Cable Modems May Get Easier To Install
The Age
Tuesday October 28, 1997
INTEL, At Home, and closely held Cable Television Labs said they're teaming up to design external cable modems for personal computers that users can install themselves, in a bid to boost acceptance of the nascent technology.
The world's largest chipmaker and the two other companies will work to develop the boxes using the so-called universal serial bus, which allows keyboards, monitors and other accessories to plug into a PC interchangeably.
By teaming up, the companies said they hope to speed acceptance of cable modems - which gives users faster access to the Internet than conventional modems attached to phone lines - by making it easier for consumers to set up the service.

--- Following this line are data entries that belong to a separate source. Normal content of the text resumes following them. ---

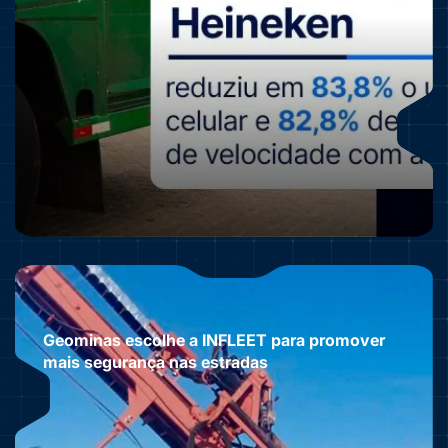
Geominas escolhe a INFLEET para promover
mais segurança nas estradas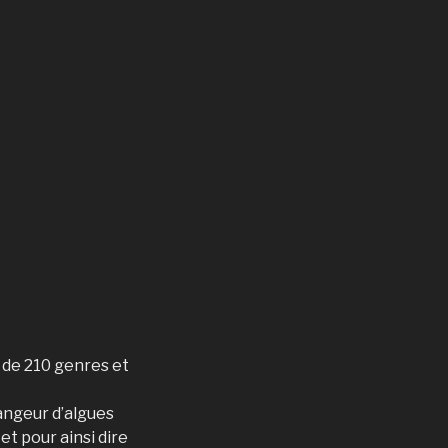
s de 210 genres et
angeur d’algues
et pour ainsi dire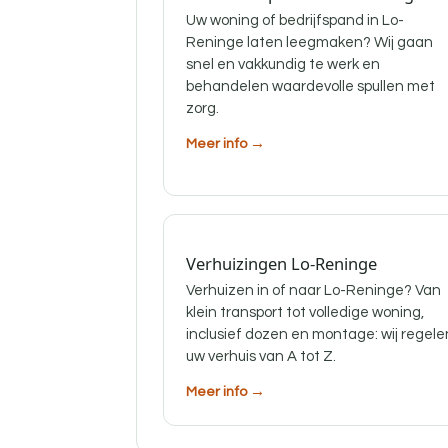
Uw woning of bedrijfspand in Lo-
Reninge laten leegmaken? Wij gaan
snel en vakkundig te werk en
behandelen waardevolle spullen met
zorg.
Meer info →
Verhuizingen Lo-Reninge
Verhuizen in of naar Lo-Reninge? Van
klein transport tot volledige woning,
inclusief dozen en montage: wij regele
uw verhuis van A tot Z.
Meer info →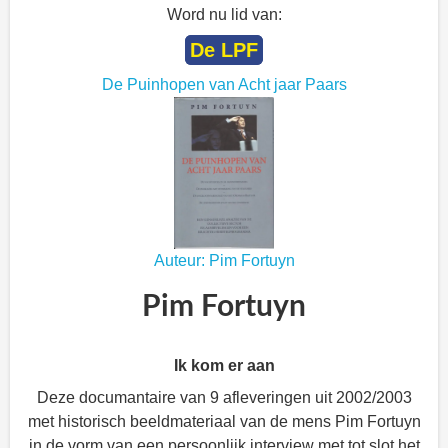
Word nu lid van:
De LPF
De Puinhopen van Acht jaar Paars
Auteur: Pim Fortuyn
Pim Fortuyn
Ik kom er aan
Deze documantaire van 9 afleveringen uit 2002/2003
met historisch beeldmateriaal van de mens Pim Fortuyn
in de vorm van een persoonlijk interview met tot slot het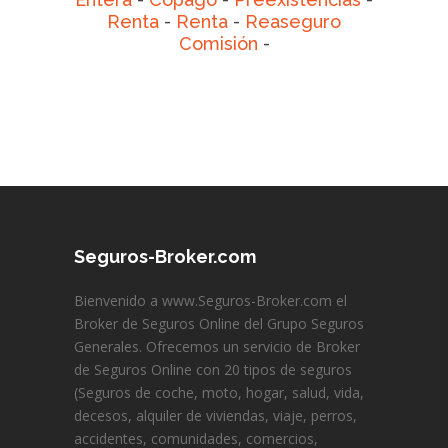
Renta
-
Renta
-
Reaseguro
Comisión
-
Seguros-Broker.com
Bienvenido a www.Seguros-Broker.com el
Broker de Seguros Online del Grupo Seguros
Generales. Ofrecemos un servicio de Broker
de Seguros Online con 20 tipos de seguros
(Seguros de coche, moto, hogar, salud, vida,
decesos, alquiler de viviendas, viaje, perros,
accidentes, comunidades, comercios,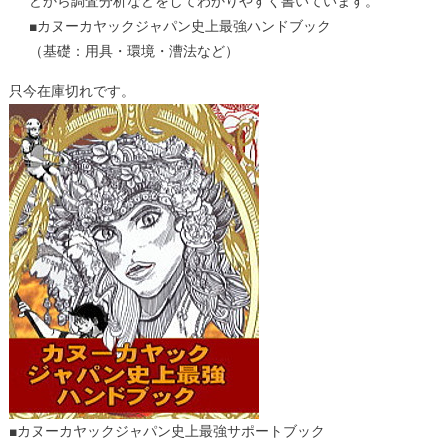
どから調査分析などをしてわかりやすく書いています。
■カヌーカヤックジャパン史上最強ハンドブック
（基礎：用具・環境・漕法など）
只今在庫切れです。
■カヌーカヤックジャパン史上最強サポートブック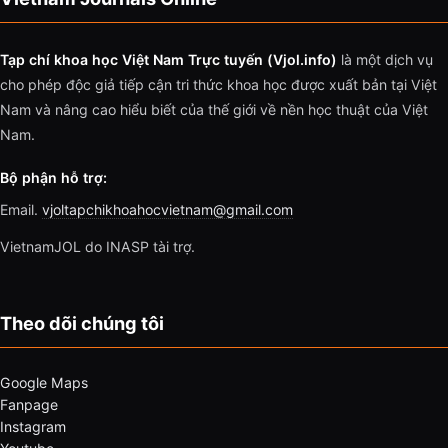
Tạp chí khoa học Việt Nam Trực tuyến (Vjol.info)
là một dịch vụ
cho phép độc giả tiếp cận tri thức khoa học được xuất bản tại Việt
Nam và nâng cao hiểu biết của thế giới về nền học thuật của Việt
Nam.
Bộ phận hỗ trợ:
Email.
vjoltapchikhoahocvietnam@gmail.com
VietnamJOL do INASP tài trợ.
Theo dõi chúng tôi
Google Maps
Fanpage
Instagram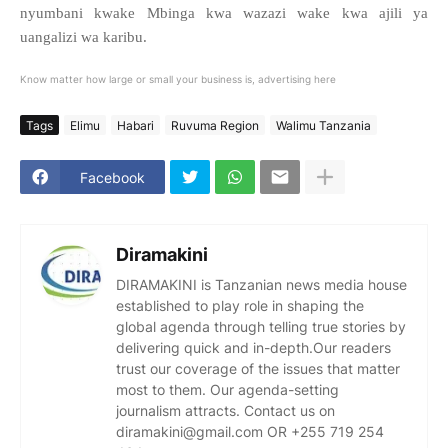
nyumbani kwake Mbinga kwa wazazi wake kwa ajili ya
uangalizi wa karibu.
Know matter how large or small your business is, advertising here
Tags
Elimu
Habari
Ruvuma Region
Walimu Tanzania
Facebook
Diramakini
DIRAMAKINI is Tanzanian news media house
established to play role in shaping the
global agenda through telling true stories by
delivering quick and in-depth.Our readers
trust our coverage of the issues that matter
most to them. Our agenda-setting
journalism attracts. Contact us on
diramakini@gmail.com OR +255 719 254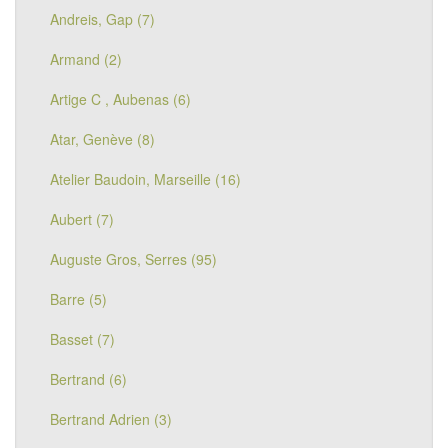
Andreis, Gap (7)
Armand (2)
Artige C , Aubenas (6)
Atar, Genève (8)
Atelier Baudoin, Marseille (16)
Aubert (7)
Auguste Gros, Serres (95)
Barre (5)
Basset (7)
Bertrand (6)
Bertrand Adrien (3)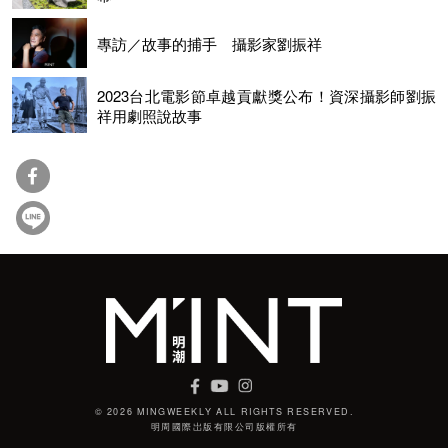
專訪／故事的捕手 攝影家劉振祥
2023台北電影節卓越貢獻獎公布！資深攝影師劉振
祥用劇照說故事
© 2026 MINGWEEKLY ALL RIGHTS RESERVED.
明周國際岀版有限公司版權所有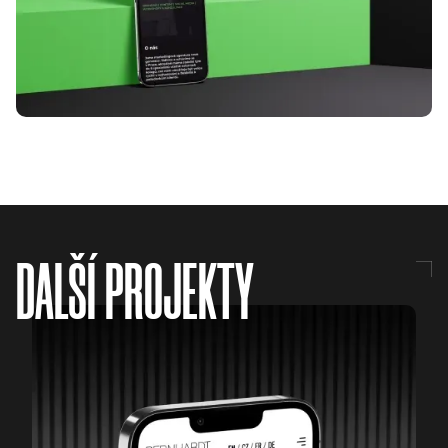
DALŠÍ PROJEKTY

Now, a customer must have a cable installer or technician open up the PC and install the modem and special devices to make it work.

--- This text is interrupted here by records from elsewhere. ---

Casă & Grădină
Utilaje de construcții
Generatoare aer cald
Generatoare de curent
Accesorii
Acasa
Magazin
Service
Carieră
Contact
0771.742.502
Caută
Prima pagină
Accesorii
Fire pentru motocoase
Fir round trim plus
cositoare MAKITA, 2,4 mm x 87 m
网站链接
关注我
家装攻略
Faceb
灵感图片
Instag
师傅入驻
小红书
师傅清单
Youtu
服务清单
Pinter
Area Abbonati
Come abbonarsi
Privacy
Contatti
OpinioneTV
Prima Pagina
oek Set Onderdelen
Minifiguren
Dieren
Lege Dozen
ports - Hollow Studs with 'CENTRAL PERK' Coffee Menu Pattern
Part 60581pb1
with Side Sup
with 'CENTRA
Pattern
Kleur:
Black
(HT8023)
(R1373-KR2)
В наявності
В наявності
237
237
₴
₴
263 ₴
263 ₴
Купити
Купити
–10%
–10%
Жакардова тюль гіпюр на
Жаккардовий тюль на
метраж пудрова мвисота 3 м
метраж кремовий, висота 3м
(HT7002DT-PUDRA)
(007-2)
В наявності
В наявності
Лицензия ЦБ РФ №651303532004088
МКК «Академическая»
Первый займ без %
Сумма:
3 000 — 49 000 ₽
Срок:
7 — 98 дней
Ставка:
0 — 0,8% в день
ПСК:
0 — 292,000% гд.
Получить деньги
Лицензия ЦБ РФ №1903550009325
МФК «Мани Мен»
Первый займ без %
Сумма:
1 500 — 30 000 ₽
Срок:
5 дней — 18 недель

Interest in the cable industry has heated up recently, with Microsoft making a $1 billion investments in Comcast and discussing a similar investment in Tele-Communications in a bid to extend the software giant's products beyond the computer desktop and into living rooms.
Intel, for its part, owns several hundred thousand shares of At Home, a high-speed Internet access company.
The Santa Clara, California-based chipmaker said that by pushing the development of speedy, easier-to-use cable modems, it can help to spur sales of its advanced microprocessors that have multimedia-enhancing technology.
Conventional telephone modems can carry data as fast as 56 kilobits per second, and most consumers have modems limited to 14.4 kb or 28.8 kb.
Cable modems are as fast as 10,000 kb per second.
Intel chips run about 85 per cent of the world's PCs.